Pôle Emploi (image d'illustration) / ©CHAMPARDENNAISAXONAIS

Chômage : “Radier est une sanction trop violente”

Au mois de septembre, 43 000 personnes ont été supprimées des listes des demandeurs d'emploi pour non respect des obligations imposées par Pôle emploi. Ils se retrouvent sans aides, et sans accès à leurs offres de travail.

“J’ai bien galéré !” se rappelle Frédéric Hoareau. A 40 ans, ce menuisier de formation enchaîne depuis des années les boulots à mi‐temps, en complétant son salaire avec ses allocations chômages. Mais en juin dernier, il est radié pour deux mois. La raison : non‐présentation à un rendez‐vous fixé par Pôle Emploi. “A l’époque je n’avais pas Internet dans mon logement, je me rendais à la maison des chômeurs de Montpellier pour consulter mon compte. La convocation est arrivée par mail le jeudi soir pour un rendez‐vous le lundi. Mais je n’ai consulté mon compte que le lundi”, se souvient Frédéric. Il tente de prévenir Pôle Emploi, mais trop tard. 48 heures après, le couperet tombe : il est effacé des listes. Il tente alors un recours car c’est la première fois qu’il rate un entretien. Mais sans succès.

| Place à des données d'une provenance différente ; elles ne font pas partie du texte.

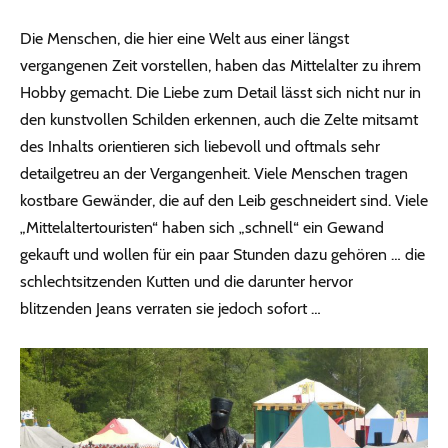
Die Menschen, die hier eine Welt aus einer längst
vergangenen Zeit vorstellen, haben das Mittelalter zu ihrem
Hobby gemacht. Die Liebe zum Detail lässt sich nicht nur in
den kunstvollen Schilden erkennen, auch die Zelte mitsamt
des Inhalts orientieren sich liebevoll und oftmals sehr
detailgetreu an der Vergangenheit. Viele Menschen tragen
kostbare Gewänder, die auf den Leib geschneidert sind. Viele
„Mittelaltertouristen“ haben sich „schnell“ ein Gewand
gekauft und wollen für ein paar Stunden dazu gehören … die
schlechtsitzenden Kutten und die darunter hervor
blitzenden Jeans verraten sie jedoch sofort …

Le cas de Frédéric n’est pas isolé. Rien qu’au mois de septembre 2015, 43 000 personnes ont été radiées pour non respect des obligations imposées par Pôle emploi. Cela signifie la perte des indemnités et l’impossibilité de se connecter aux offres de jobs disponibles sur le site de internet de l’organisme public. Le premier mois, Frédéric s’en est sorti grâce à son travail à mi‐temps… qui s’est terminé en juillet. “Le deuxième mois de la radiation, j’ai dû me nourrir grâce à des aides alimentaires.”

“Le système est hypocrite”

Des sanctions aussi violentes que la perte de salaire, ça n’existe que pour les chômeurs”, s’énerve Rose‐Marie Pechallat, cofondatrice de Recours Radiation, un site pour aider les chômeurs à faire reconnaitre leurs droits. Au sein de cette association, elle milite pour que Pôle emploi ne puisse pas supprimer les chômeurs de ses fichiers. “Le système est hypocrite : les radiations ne servent qu’à faire rentrer et sortir artificiellement des gens des chiffres du chômage. Aujourd’hui, 80% d’entre elles ont pour motif une non‐présentation à un rendez‐vous.”

“Heureusement que je vis dans ma famille. Elle m’a soutenu”

Ayoub Daf, jeune acrobate de 25 ans, n’a pas été surpris en recevant l’annonce de Pôle emploi. “Je me suis blessé en 2013, je n’ai pas pu présenter assez d’heures de travail, raconte cet intermittent du spectacle. J’ai reçu beaucoup de lettres m’avertissant de ma radiation future. Je savais que ça allait arriver.”  De toute façon, il ne comptait guère sur le système de Pôle emploi pour dégoter un job. “J’ai fait un BTS Transport et Logistique avant de devenir artiste. De Pôle Emploi, je n’ai reçu que des offres me demandant d’avoir 3 à 4 ans d’expériences dans les transports. Mais dans ce domaine, je n’ai fait que des stages”, soupire‐t‐il.

Depuis, ce fan des Yamakasi a monté à Aubervilliers sa propre école de “parkour”, sport qui consiste à utiliser le mobilier urbain comme terrain pour courir, sauter et escalader. “Il fallait que je trouve quelque chose à faire après ma blessure. Je n’avais plus d’argent. Heureusement que je vis dans ma famille. Elle m’a soutenu”, se souvient‐il.

Il existe dix motifs de radiation, listés sur le site de Pôle Emploi. De l’absence à une convocation aux fausses déclarations, les durées de sanction vont de 15 jours à 12 mois. Depuis le 28 septembre, trois régions expérimentent un dispositif visant à contrôler les chômeurs dans leur recherche de travail. Une initiative qui ne rassure pas Rose‐Marie : “un chômeur ne peut pas prouver qu’il recherche un emploi car très peu d’employeurs délivrent des attestations d’entretiens à Pôle emploi. Ce motif de radiation est le moins vérifiable de tous.”. Pour elle, “les fraudeurs qui savent comment faire de beaux dossiers seront les moins pénalisés.”